Standardization of enterococci density estimates by EPA qPCR methods and comparison of beach action value exceedances in river waters with culture methods.

The U.S. EPA has published recommendations for calibrator cell equivalent (CCE) densities of enterococci in recreational waters determined by a qPCR method in its 2012 recreational water quality criteria (RWQC). The CCE quantification unit stems from the calibration model used to estimate enterococci densities in recreational beach waters in the EPA National Epidemiological and Environmental Assessment of Recreational (NEEAR) Water Study and directly informed the derivation of the RWQC recommendations. Recent studies have demonstrated that CCE estimates from the method can vary when using different cultured Enterococcus cell preparations in calibrator samples. These differences have been attributed to differences in the quantities of targeted gene copies (target sequences) that are recovered per nominal calibrator cell by DNA extraction. Standardization of results from the calibration model will require the estimation of target sequence recoveries from the calibrator and water samples. In addition, comparisons of water sample results with the RWQC values will require a knowledge of target sequence recoveries from the NEEAR study calibrator samples. In this study recoveries of target sequences and the mean target sequence/cell ratio for the NEEAR study calibrator samples were retrospectively estimated with a corroborated standard curve. A modification of the calibration model was then used to estimate enterococci target sequence quantities in water samples from eight midwestern U.S. rivers.
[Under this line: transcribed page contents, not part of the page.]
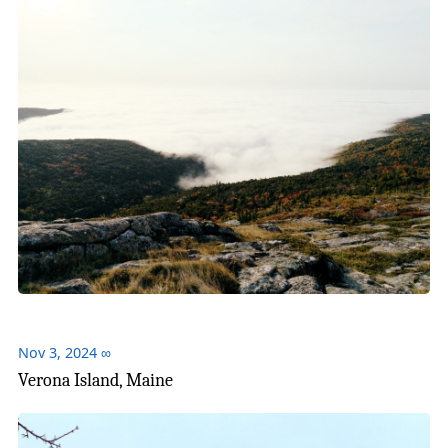
Nov 3, 2024
∞
Verona Island, Maine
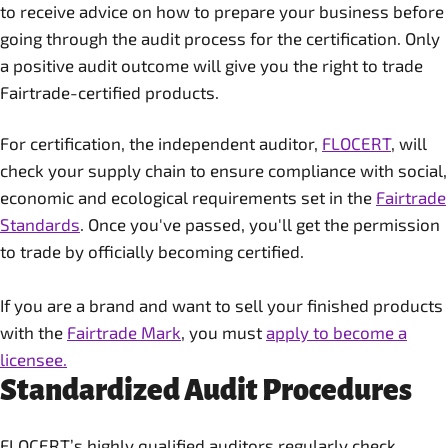
to receive advice on how to prepare your business before
going through the audit process for the certification. Only
a positive audit outcome will give you the right to trade
Fairtrade-certified products.
For certification, the independent auditor,
FLOCERT
, will
check your supply chain to ensure compliance with social,
economic and ecological requirements set in the
Fairtrade
Standards
. Once you've passed, you'll get the permission
to trade by officially becoming certified.
If you are a brand and want to sell your finished products
with the
Fairtrade Mark
, you must
apply to become a
licensee.
Standardized Audit Procedures
FLOCERT’s highly qualified auditors regularly check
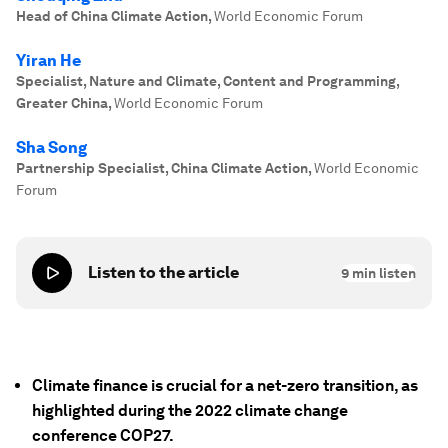
Head of China Climate Action
,
World Economic Forum
Yiran He
Specialist, Nature and Climate, Content and Programming,
Greater China
,
World Economic Forum
Sha Song
Partnership Specialist, China Climate Action
,
World Economic
Forum
Listen to the article
9
min listen
Climate finance is crucial for a net-zero transition, as
highlighted during the 2022 climate change
conference COP27.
CCE estimates were obtained by dividing these target sequence quantities by the mean NEEAR study target sequence/cell ratio. This target sequence-based quantification approach resulted in a high degree of agreement in beach action decisions (determinations of whether bacterial fecal indicator densities are above or below RWQC-recommended values) from CCE results of the qPCR method and from culture dependent enumeration of both enterococci and Eschericia coli in the corresponding water samples.